On the 29th of September, 2017 Honorable Felix C. Mutati, MP Minister of Finance presented the 2018 national budget to parliament. With the theme “Accelerating fiscal fitness for sustained inclusive growth, without leaving anyone behind.” He said the 2018 budget will be aligned to the five pillars of the Seventh National Development Plan. As an institution that speaks for the poor, we wish to reflect on the 2018 budget in the context of pillar number two of Poverty and vulnerability reduction.

In line with this pillar, Government has promised in 2018 to continue implementing policies, programmes and initiatives that are aimed at protecting and empowering vulnerable members in our communities.
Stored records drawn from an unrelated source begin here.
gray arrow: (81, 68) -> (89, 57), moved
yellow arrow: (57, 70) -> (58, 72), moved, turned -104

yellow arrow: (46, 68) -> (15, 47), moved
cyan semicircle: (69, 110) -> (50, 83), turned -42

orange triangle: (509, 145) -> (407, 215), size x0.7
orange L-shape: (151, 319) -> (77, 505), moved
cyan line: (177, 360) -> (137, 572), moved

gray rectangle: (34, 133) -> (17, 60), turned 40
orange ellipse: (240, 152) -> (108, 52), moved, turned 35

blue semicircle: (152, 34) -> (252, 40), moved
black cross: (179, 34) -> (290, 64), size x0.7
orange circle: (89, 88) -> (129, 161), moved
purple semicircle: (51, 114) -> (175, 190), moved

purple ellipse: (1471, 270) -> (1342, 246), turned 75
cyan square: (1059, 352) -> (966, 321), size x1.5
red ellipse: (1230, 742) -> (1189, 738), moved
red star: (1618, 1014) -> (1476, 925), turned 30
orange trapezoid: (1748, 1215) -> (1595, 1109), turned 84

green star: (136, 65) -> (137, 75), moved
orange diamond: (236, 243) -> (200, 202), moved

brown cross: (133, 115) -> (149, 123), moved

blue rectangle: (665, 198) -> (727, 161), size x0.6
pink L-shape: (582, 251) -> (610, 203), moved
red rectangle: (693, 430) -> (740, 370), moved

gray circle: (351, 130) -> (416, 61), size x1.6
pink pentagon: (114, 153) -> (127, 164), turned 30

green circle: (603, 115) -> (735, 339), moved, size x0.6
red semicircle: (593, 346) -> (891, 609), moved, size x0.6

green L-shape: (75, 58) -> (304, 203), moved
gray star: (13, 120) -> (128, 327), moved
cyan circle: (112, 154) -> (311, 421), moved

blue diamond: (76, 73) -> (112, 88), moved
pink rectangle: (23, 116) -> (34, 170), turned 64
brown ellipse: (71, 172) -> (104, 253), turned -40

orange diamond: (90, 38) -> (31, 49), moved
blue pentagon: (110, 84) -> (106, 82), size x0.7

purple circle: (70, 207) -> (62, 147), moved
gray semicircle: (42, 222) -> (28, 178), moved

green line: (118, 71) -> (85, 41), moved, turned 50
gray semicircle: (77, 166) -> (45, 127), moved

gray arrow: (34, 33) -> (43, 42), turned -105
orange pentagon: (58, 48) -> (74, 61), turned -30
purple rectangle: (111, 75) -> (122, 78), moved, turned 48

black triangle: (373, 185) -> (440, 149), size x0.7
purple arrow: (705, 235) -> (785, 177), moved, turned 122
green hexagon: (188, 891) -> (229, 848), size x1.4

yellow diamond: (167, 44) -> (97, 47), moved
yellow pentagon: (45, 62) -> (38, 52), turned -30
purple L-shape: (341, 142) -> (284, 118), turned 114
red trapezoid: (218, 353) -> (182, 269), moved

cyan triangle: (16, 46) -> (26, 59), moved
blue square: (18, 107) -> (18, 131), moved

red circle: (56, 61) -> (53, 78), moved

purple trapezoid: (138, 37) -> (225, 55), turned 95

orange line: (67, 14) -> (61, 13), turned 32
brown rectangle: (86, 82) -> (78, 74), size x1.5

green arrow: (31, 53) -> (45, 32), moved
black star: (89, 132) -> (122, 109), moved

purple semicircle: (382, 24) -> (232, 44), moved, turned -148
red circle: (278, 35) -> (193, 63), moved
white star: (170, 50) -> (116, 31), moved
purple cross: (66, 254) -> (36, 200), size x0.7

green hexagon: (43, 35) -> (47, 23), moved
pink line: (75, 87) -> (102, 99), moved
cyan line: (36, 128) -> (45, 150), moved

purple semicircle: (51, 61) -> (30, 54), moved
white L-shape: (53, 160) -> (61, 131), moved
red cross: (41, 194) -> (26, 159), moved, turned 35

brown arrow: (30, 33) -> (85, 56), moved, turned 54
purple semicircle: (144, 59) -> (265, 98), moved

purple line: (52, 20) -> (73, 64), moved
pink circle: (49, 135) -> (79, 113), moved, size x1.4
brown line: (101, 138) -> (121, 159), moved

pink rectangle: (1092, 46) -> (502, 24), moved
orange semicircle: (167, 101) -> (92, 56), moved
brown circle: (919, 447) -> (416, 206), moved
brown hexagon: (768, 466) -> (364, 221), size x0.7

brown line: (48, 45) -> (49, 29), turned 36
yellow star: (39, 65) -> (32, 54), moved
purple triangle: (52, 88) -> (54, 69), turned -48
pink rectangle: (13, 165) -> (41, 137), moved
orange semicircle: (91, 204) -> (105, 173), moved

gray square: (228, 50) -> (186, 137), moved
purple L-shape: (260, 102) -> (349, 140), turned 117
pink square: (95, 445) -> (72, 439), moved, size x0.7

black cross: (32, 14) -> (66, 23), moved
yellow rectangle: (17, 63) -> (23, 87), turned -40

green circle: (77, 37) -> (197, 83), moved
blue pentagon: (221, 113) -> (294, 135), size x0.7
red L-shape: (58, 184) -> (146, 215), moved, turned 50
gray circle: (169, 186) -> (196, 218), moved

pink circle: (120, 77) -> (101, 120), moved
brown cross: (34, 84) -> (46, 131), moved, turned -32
This is commendable as it is critical to the very important theme of the budget of not leaving any one behind. The economy has been growing in the last decade but with little to show for with regard to poverty and inequality reduction.

Despite this lofty ambition, the budgetary allocation to social protection, specifically allocation to public service fund had reduced from K1.6 million in 2017 to K1.1 million. There is need to ensure that retirees are taken care of and do not slide into poverty when they stop work. JCTR further notes with concern that the non-upwards adjustment of tax free threshold will harm employees whose salaries have remained stagnant coupled with high cost of living.

The September 2017 JCTR Basic Needs Basket (BNB) for a family of five living in Lusaka stood at K4,883.57 which is K44.8 less than the August BNB which was at K4,928.37. The decrease in the BNB could be attributed to reduced costs in some food items which include; mealie meal reduced from K62.33 per 25 kg bag to K59.85 per 25kg bag, Kapenta reduced from K202.8 per kg to K184.78 per kg.

Fish reduced from K134.83 per kg to K132.56 per kg. Other commodities like Beans increased from K26.87 per Kg to K30.57 per kg, Tomatoes increased from K8 per kg to k9 per kg, tea increased from K83 per kg to K91.2 per kg. Mealie meal prices continue to decrease because of the good farming season we had and prices of kapenta have reduced because of its increased supply in the market.

Despite this moderate decrease in cost of living, JCTR wishes to remind Government that the cost of living remains high as most people’s incomes fall below the average BNB. Therefore more measures should be put in place for the budget theme to be realized.

JCTR however acknowledges increased allocation to social cash transfer from K552 million in 2017 to K721 million in 2018. We urge Government to be more targeting in identifying beneficiaries of the social cash transfer and other social protection measures if the intended benefits have to be realized. The Implementation of the electronic Single Registry of beneficiaries for all social protection programmes is thus a welcome move as it will ensure that only the deserving beneficiaries access social protection.